In the end the universe yields nothing
except a dream of permanence.
I am the place where memory escapes
the myth of time,

The grimness of the poems that Joe noted is attributed by Ankush to the ULFA (one of the insurgent movements in the NE) and its consequences for the lives of ordinary folk. The poems have the loss of innocence motif when the insurgency happened. Irom Sharmila, the lady who wished to fast to death to protest the Armed Forces Special Powers Act (licence to kill without judicial inquiry), but whom the GOI has kept alive by cruelly force-feeding her through her nose, has written poems like these. A more explicit picture emerges of song-writing in the NE from a work, now in London, called The Bitter Wormwood. The name of Easterine Kire from was mentioned in this context:

Sunil said there are two sides of the coin to this conflict. Joe replied this is a conflict that has only one side, a story of power being used against the powerless who simply want to get on with their lives without the intervention of the heavy hand of the North and South Blocks in Delhi. A little argument ensued which was quickly set aside in favour of pursuing poetry peacefully.


Joe



Sinéad Morrissey 

Sinéad Morrissey recently won the T.S Eliot prize for her fifth collection, Parallax.  Her previous collections were all shortlisted for the T. S. Eliot Award and her work has received numerous prizes including the Patrick Kavanagh Award (at age 18), the Michael Hartnett Prize and the Irish Times/Poetry Now Award. In 2007 her poem Through the Square Window, which contrasts an image of the dead gathering outside a window with that of a child sleeping peacefully indoors, won the National Poetry competition.

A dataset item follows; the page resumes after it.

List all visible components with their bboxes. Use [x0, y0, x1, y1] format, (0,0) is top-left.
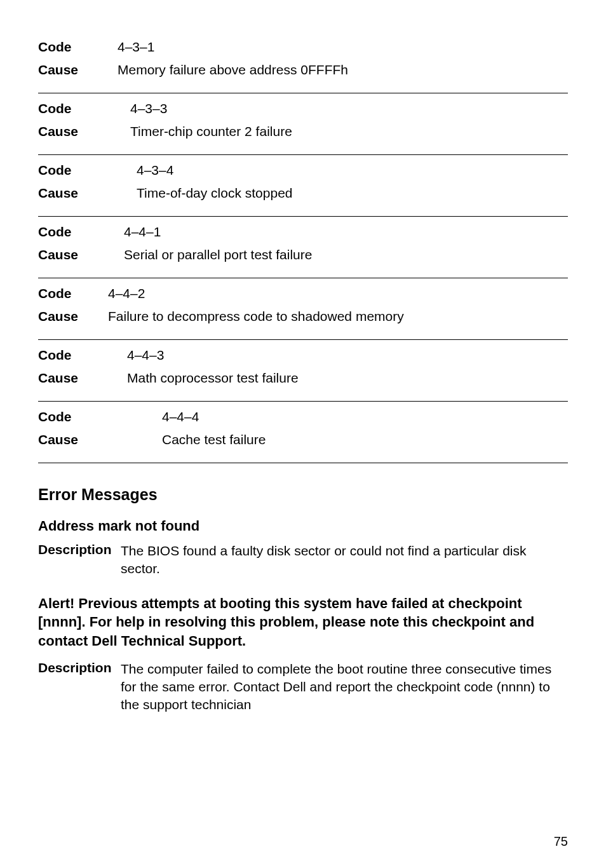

Morrissey was born in Northern Ireland in 1972 and grew up in Belfast. She was educated at Trinity College, Dublin, and has travelled widely and lived in Japan and New Zealand before returning to her birthplace in 1999. In 2002 she was appointed Writer in Residence at Queen’s University Belfast, and she is currently Reader in Creative Writing at the Seamus Heaney Centre for Poetry at Queen’s. 

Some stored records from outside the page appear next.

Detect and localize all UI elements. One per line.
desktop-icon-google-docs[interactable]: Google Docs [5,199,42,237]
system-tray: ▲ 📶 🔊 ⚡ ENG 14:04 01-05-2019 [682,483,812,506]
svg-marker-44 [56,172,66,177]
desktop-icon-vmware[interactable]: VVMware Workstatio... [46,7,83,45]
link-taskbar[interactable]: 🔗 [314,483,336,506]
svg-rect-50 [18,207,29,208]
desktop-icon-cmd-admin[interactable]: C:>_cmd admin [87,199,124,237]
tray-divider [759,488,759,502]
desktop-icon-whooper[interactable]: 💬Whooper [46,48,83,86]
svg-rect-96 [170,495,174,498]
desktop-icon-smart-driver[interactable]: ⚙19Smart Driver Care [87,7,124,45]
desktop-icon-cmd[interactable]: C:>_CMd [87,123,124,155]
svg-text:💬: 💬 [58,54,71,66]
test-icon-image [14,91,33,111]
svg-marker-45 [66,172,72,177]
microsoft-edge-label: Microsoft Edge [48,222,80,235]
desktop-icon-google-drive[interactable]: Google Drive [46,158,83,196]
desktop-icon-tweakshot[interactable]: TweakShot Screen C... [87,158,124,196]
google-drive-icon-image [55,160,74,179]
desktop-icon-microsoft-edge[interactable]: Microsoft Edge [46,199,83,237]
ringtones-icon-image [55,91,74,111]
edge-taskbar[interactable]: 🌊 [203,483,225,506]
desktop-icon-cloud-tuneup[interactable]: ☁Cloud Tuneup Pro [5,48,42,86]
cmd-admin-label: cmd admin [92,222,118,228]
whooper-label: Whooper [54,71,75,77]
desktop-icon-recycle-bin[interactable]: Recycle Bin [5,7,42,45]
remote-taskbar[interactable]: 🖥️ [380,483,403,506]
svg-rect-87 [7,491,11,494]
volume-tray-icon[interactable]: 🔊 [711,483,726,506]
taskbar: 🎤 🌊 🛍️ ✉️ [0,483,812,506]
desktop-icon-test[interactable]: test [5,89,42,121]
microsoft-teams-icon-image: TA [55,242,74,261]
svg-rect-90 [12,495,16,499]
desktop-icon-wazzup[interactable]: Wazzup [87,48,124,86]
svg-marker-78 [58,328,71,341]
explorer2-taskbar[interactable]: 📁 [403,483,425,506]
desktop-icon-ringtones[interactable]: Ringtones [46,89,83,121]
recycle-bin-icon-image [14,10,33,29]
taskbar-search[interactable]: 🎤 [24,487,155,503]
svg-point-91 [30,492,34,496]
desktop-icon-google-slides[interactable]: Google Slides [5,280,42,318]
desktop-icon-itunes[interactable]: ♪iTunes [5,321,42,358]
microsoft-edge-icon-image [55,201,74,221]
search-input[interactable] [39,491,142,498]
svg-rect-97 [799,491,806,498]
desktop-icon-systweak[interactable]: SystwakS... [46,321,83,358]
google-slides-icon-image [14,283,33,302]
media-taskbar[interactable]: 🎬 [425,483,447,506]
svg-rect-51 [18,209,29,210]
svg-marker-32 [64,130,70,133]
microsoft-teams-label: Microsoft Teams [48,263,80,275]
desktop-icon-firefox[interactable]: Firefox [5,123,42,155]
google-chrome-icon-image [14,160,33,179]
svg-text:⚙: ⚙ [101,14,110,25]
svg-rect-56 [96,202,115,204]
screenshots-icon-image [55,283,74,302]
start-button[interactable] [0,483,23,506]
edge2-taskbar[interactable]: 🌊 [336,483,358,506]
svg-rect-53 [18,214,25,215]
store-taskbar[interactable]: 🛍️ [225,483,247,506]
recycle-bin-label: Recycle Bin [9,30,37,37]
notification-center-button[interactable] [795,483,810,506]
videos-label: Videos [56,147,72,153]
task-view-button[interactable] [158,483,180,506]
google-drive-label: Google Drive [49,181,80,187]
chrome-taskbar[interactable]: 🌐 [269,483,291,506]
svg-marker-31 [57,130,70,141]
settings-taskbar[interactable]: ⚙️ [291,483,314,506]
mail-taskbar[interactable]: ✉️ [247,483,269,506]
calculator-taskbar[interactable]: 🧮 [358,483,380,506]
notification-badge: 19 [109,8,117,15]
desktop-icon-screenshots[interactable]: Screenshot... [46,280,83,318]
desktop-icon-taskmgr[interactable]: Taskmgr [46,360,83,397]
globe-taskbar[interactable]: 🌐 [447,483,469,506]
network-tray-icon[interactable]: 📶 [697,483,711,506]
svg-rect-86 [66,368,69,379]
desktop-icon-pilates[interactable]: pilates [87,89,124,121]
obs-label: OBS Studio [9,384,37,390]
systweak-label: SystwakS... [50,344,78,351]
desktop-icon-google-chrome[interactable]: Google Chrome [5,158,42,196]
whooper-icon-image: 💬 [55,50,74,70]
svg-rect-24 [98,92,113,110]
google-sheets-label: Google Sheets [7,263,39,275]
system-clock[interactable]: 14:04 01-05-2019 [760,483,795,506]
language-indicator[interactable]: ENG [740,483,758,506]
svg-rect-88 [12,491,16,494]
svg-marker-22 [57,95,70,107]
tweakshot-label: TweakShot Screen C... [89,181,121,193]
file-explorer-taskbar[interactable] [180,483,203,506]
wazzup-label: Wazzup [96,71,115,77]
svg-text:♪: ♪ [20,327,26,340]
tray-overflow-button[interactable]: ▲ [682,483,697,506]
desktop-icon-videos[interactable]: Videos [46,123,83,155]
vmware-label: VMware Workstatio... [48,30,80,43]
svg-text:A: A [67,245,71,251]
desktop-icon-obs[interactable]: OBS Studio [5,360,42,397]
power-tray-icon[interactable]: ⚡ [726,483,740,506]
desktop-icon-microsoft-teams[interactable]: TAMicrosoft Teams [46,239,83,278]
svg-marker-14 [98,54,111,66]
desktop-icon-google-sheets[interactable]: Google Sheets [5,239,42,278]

She has a young son and daughter by her husband Joseph Pond, an acupuncturist and hypnotherapist from Arizona, whom she describes as "my main reader and critic and also my greatest single inspiration." Her mother was an Anglican, and her father a Catholic, (both members of the Communist party in the early days of her childhood); they instilled in her an anti-sectarian feeling, which comes through in her poems. She is close to both her parents, who are divorced long since.

She has a special affinity for Belfast and the Lough on which it borders, a stretch of an enclosed bay which she sees from the back of her house, and has written many poems about.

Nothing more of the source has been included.